What You Need To Know About Cameron Diaz's 'Clean Wine'

In July 2020, actress Cameron Diaz took a break from her retirement to try out something new: wine. With the help of entrepreneur and close friend Katherine Power, Diaz began her new venture with Avaline, a 'clean' wine brand they hoped would take over shelves nationwide.

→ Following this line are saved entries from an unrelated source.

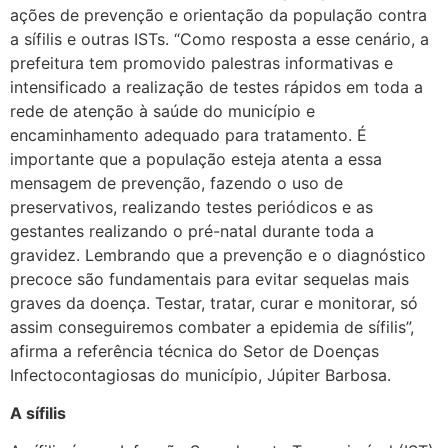
ações de prevenção e orientação da população contra
a sífilis e outras ISTs. “Como resposta a esse cenário, a
prefeitura tem promovido palestras informativas e
intensificado a realização de testes rápidos em toda a
rede de atenção à saúde do município e
encaminhamento adequado para tratamento. É
importante que a população esteja atenta a essa
mensagem de prevenção, fazendo o uso de
preservativos, realizando testes periódicos e as
gestantes realizando o pré-natal durante toda a
gravidez. Lembrando que a prevenção e o diagnóstico
precoce são fundamentais para evitar sequelas mais
graves da doença. Testar, tratar, curar e monitorar, só
assim conseguiremos combater a epidemia de sífilis”,
afirma a referência técnica do Setor de Doenças
Infectocontagiosas do município, Júpiter Barbosa.
A sífilis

The actress discussed her first steps into the wine world with InStyle, explaining that the idea was born out of the realization that the two friends had no idea what was in the wine they were drinking. "If you're not drinking wine with organically grown grapes, you're drinking pesticides," Diaz told the outlet. "it's nothing you want inside of you."

At a steep $24 price point (available in stores and online), the natural bottles of white and rose have struggled to capture the attention of casual wine drinkers and enthusiasts alike. According to the New York Post, a survey of 400 households resulted in a D-rating for the brand and the title of least favorite celebrity white wine – ouch. "Why?" you ask? Critics haven't been too pleased with the foggy marketing behind Diaz's attempt to take a cut out of the organic alcohol world.

Avaline wine may be 'clean,' but it's still full of additives

Avaline wines may be made from organically fermented grapes, but that doesn't mean they're free of additives. Both the mass-produced white and rose make use of several additional ingredients to stabilize them for mass production. Commercial yeasts, Sulphur, and Pea Protein help keep the wine from clouding up and crystalizing on customers, but none are exactly necessary or 'clean' ingredients (via Vignette Wine). AG Daily also notes that the main ingredient in wine – ethanol – is far from 'clean,' since alcohol is a toxin on its own.

In an interview with The Guardian, pharmacologist Dr. Creina Stockley says the 'clean' approach that Avaline is taking is a "marketing exercise" she's seen far too many times before in the $52.5 billion wellness market. According to Diaz, Avaline is all-natural, vegan-friendly, and free of any unnecessary add-ins, but Vinography reaffirms that isn't entirely true. While the main mission of the brand was to tackle unregulated wine, Avaline still fails to list its full ingredient list on the bottle, making the company's mission a pretty moot point. The term 'clean' wine is as unregulated as the wine industry itself, says Vinography. In conclusion: If there's one thing we side with Diaz on here, it's that you can't always trust a bottle's label.